L’autunno del 1969 passò alla storia come “caldo” perché contrassegnato da dure lotte sindacali che infiammarono le piazze ma poi portarono alla nascita dello Statuto dei Lavoratori. Dopo oltre mezzo secolo la storia si ripete con un autunno, il prossimo, che si preannuncia torrido. La causa delle gravi tensioni sociali che dovremo sopportare è, naturalmente, la crisi economica causata dalla pandemia. La freddezza dei numeri è di per sé sufficiente a spiegare l’impennata del calore che avremo tra quattro mesi. Goldman Sachs nei mesi scorsi aveva stimato per l’Italia un crollo del Pil pari al -11,6%. Per Ignazio Visco, Governatore della Banca d’Italia, le perdite potrebbero addirittura assestarsi a -13%. Il che tradotto in soldi vuol dire che andranno in fumo circa 200 miliardi di euro, con un ulteriore balzo del debito pubblico a circa 2.600 miliardi, pari a poco meno del 170% del pil.

Il rapporto dell’Area Studi di Mediobanca sull’impatto del Coronavirus sui bilanci del primo trimestre 2020 di oltre 150 multinazionali con fatturato annuale superiore a 3 miliardi di euro spiega come sarà la ripresa che dovrebbe seguire. Parliamo del 2021 per intenderci. È previsto, come sempre dopo le grandi depressioni, un rimbalzo cioè una crescita generale dell’economia. Ma scordiamoci che sarà a “V”, cioè con uno sviluppo uguale e contrario alle perdite. Se ci andrà bene avremo una curva a “U”, vale a dire una ripresa molto lenta che solo nel 2022 porterà gli utili delle aziende quotate in Borsa vicini a quelli del 2019. Altro dato non proprio incoraggiante sarà la diminuzione media dell’utile per azione che scenderà del 30% quest’anno e del 21% nel 2021.

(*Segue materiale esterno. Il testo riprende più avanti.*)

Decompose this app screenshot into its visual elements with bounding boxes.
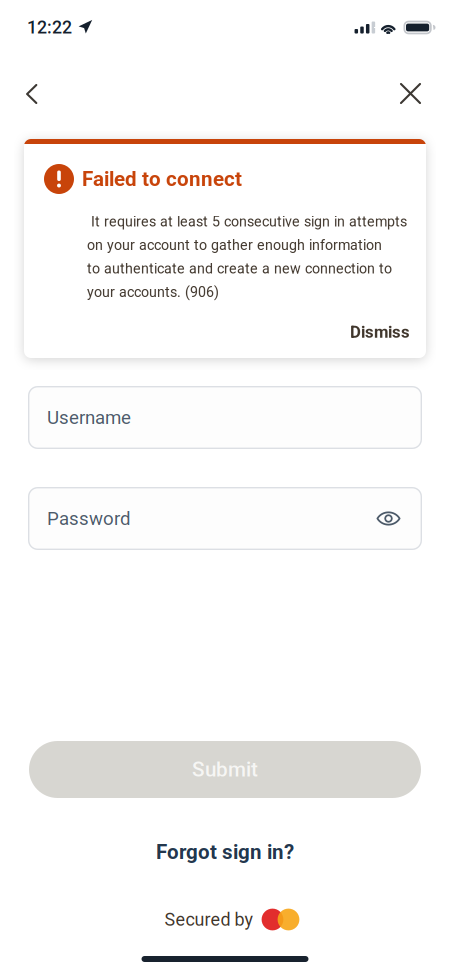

Di questo scenario da grande depressione se ne parla da mesi, ma si ha la netta sensazione che non tutti (soprattutto tra quanti vivono di stipendio fisso) abbiamo capito con una qualche precisione a cosa andremo incontro. Il che è comprensibile. I comunicatori pubblici hanno lavorato per tranquillizzare gli animi annunciando grandi interventi finanziari, nazionali ed europei. Con grave ritardo, ma poi alla fine sono stati erogati anche un po’ di aiuti alle classi più disagiate (qualche fondo perduto, la disoccupazione, la cassa integrazione), a quelle più potenti (Fca, Autostrade, Valentino, Eataly ecc.) e anche a quelle più inguaiate (la solita Alitalia su tutte). Un pugno di spiccioli è stato garantito (ma in larga parte non ancora erogato) anche alle nostre adorate PMI. A tutto questo si aggiunge, vivaddio, una discesa del virus, la fine della segregazione domestica, l’arrivo imminente dell’estate e soprattutto la ripresa del campionato di calcio, che, come è noto, anestetizza le menti più di due tirate d’oppio.

 

 

La coperta è gelata e l’estate è finita

Ma poi arriverà l’autunno un tempo in cui, come dice Francesco de Gregori,la coperta è gelata e l’estate è finita”. E allora potremo dire buonanotte ai tanti fiorellini, che hanno fatto finta di non vedere e alle anime belle che ci hanno portato a tappezzare le finestre di striscioni arcobaleno in cui, ignari, ci dicevamo che tutto sarebbe andato bene. Perché l’autunno è il tempo in cui le aziende dopo mesi di blocchi forzati potranno riprendere a licenziare, è il tempo in cui finirà la cassa integrazione, in cui chiuderanno tante aziende. È il tempo in cui constateremo che i soldi dello Stato o dell’Europa sono molti di meno rispetto a quelli che servono e così vedremo arrivare al pettine tutti i nodi che in primavera o in estate avevamo nascosto sotto il tappeto dell’ignoranza, dell’imprudenza o dell’Insolenza. O anche che avevamo fatto finta di non vedere presi dal peso della paura.

E così un mattino di settembre qualsiasi ci troveremo con la disoccupazione più o meno al 12% e con  cinque milioni di persone che saranno disoccupate o inoccupate. Di fronte ad uno scenario così drammatico verrebbe da dire facciamo qualcosa di più da subito. Ma l’aria che tira non sembra questa. A Bruxelles, è vero, ci daranno un bel po’ di soldini, ma con calma e per piacere, e soprattutto (giustamente) se faremo le necessarie riforme. I rubinetti di casa invece già gocciolano perché i nostri serbatoi, gravati da un enorme debito pubblico, hanno ormai pochissimi liquidi da erogare. E allora tanto vale godersi italicamente l’estate e il campionato di Serie A. Poi si vedrà.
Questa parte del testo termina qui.